CF351A Jeff and Rounding 思维

Jeff got 2n real numbers a₁, a₂, ..., a_2n as a birthday present. The boy hates non-integer numbers, so he decided to slightly "adjust" the numbers he's got. Namely, Jeff consecutively executes n operations, each of them goes as follows:

• choose indexes i and j (i ≠ j) that haven't been chosen yet;
• round element a_i to the nearest integer that isn't more than a_i (assign to a_i: ⌊ a_i ⌋);
• round element a_j to the nearest integer that isn't less than a_j (assign to a_j: ⌈ a_j ⌉).

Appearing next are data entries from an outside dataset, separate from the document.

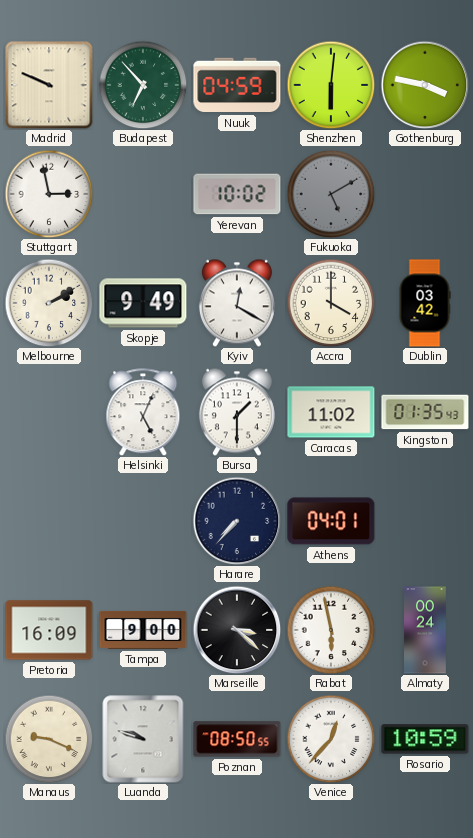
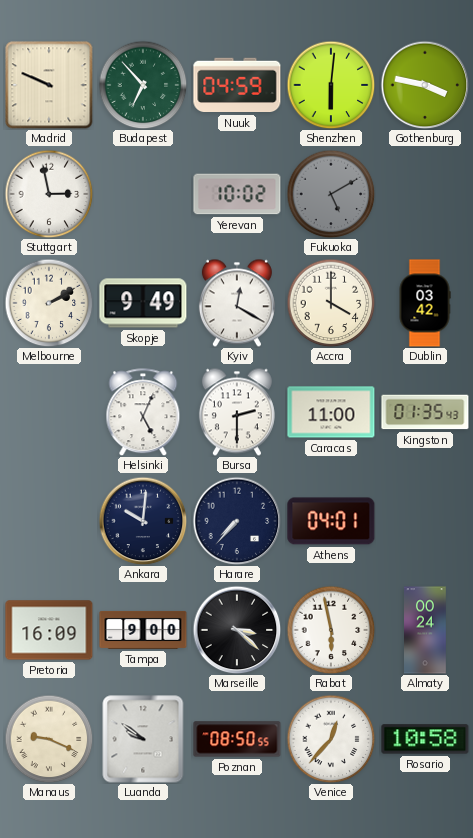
Bursa: 1:30 -> 2:30
Caracas: 11:02 -> 11:00
Ankara: none -> 10:01
Luanda: 9:48 -> 9:51
Rosario: 10:59 -> 10:58
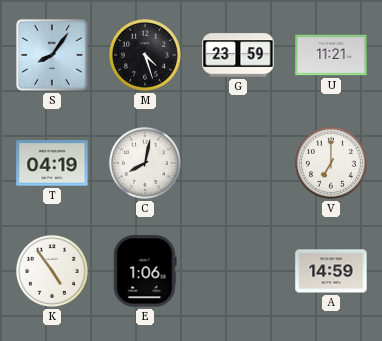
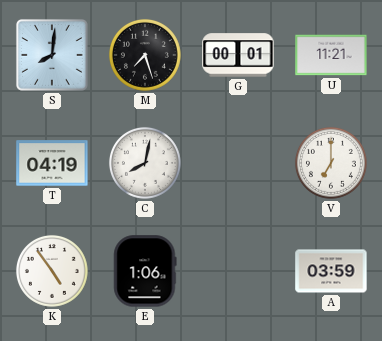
S: 8:06 -> 8:01
M: 4:27 -> 7:27
G: 23:59 -> 00:01
A: 14:59 -> 03:59
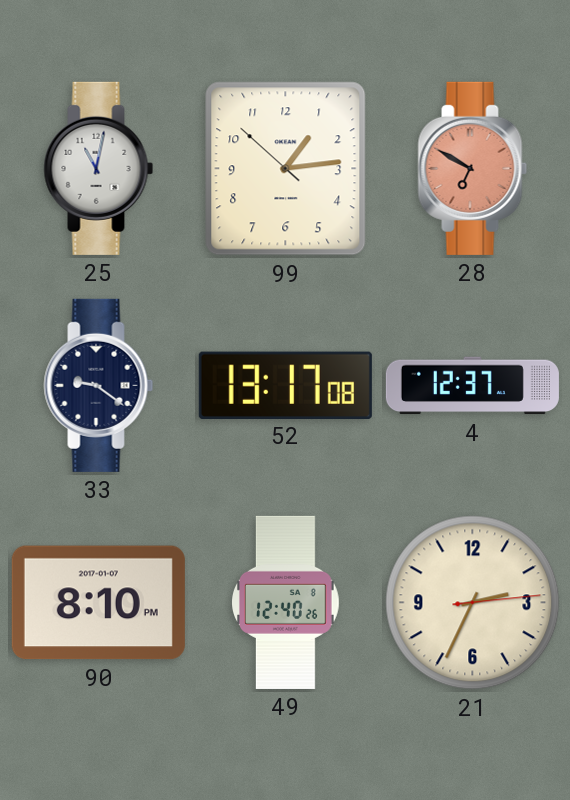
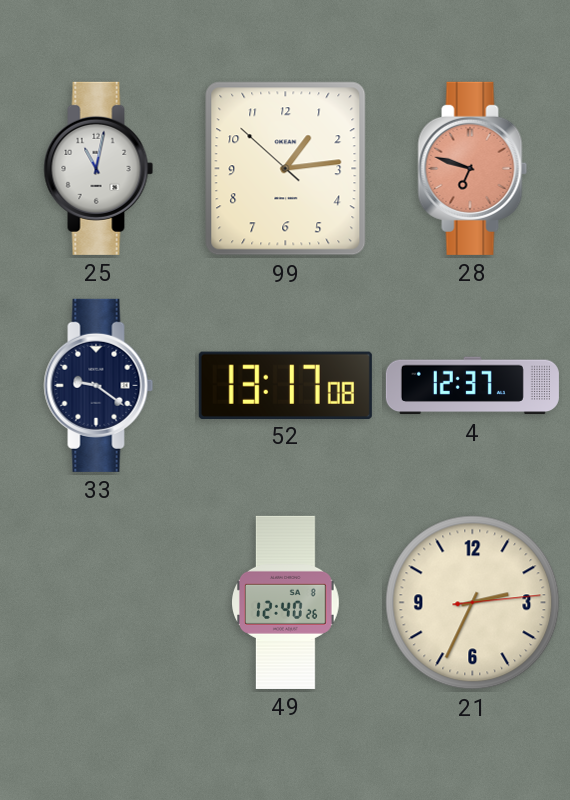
28: 6:50 -> 6:48
90: 8:10 -> none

Nevertheless, Jeff doesn't want to hurt the feelings of the person who gave him the sequence. That's why the boy wants to perform the operations so as to make the absolute value of the difference between the sum of elements before performing the operations and the sum of elements after performing the operations as small as possible. Help Jeff find the minimum absolute value of the difference.

Input

The first line contains integer n (1 ≤ n ≤ 2000). The next line contains 2n real numbers a₁, a₂, ..., a_2n (0 ≤ a_i ≤ 10000), given with exactly three digits after the decimal point. The numbers are separated by spaces.

Output

In a single line print a single real number — the required difference with exactly three digits after the decimal point.

Examples

Input

Copy

3
0.000 0.500 0.750 1.000 2.000 3.000

Output

Copy

0.250

Input

Copy

3
4469.000 6526.000 4864.000 9356.383 7490.000 995.896

Output

Copy

0.279

Note

In the first test case you need to perform the operations as follows: (i = 1, j = 4), (i = 2, j = 3), (i = 5, j = 6). In this case, the difference will equal |(0 + 0.5 + 0.75 + 1 + 2 + 3) - (0 + 0 + 1 + 1 + 2 + 3)| = 0.25.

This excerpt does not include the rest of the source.